■ Exercise objective:
Give the data again word for word; drop the pictures.

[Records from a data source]
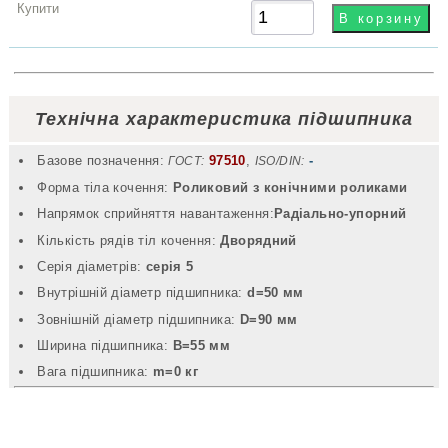
Технічна характеристика підшипника
Базове позначення:
97510
,
-
ГОСТ:
ISO/DIN:
Форма тіла кочення:
Роликовий з конічними роликами
Напрямок сприйняття навантаження:
Радіально-упорний
Кількість рядів тіл кочення:
Дворядний
Серія діаметрів:
серія 5
Внутрішній діаметр підшипника:
d=50 мм
Зовнішній діаметр підшипника:
D=90 мм
Ширина підшипника:
B=55 мм
Вага підшипника:
m=0 кг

■ Answer section:
Технічна характеристика підшипника
Базове позначення:
97510
,
-
ГОСТ:
ISO/DIN:
Форма тіла кочення:
Роликовий з конічними роликами
Напрямок сприйняття навантаження:
Радіально-упорний
Кількість рядів тіл кочення:
Дворядний
Серія діаметрів:
серія 5
Внутрішній діаметр підшипника:
d=50 мм
Зовнішній діаметр підшипника:
D=90 мм
Ширина підшипника:
B=55 мм
Вага підшипника:
m=0 кг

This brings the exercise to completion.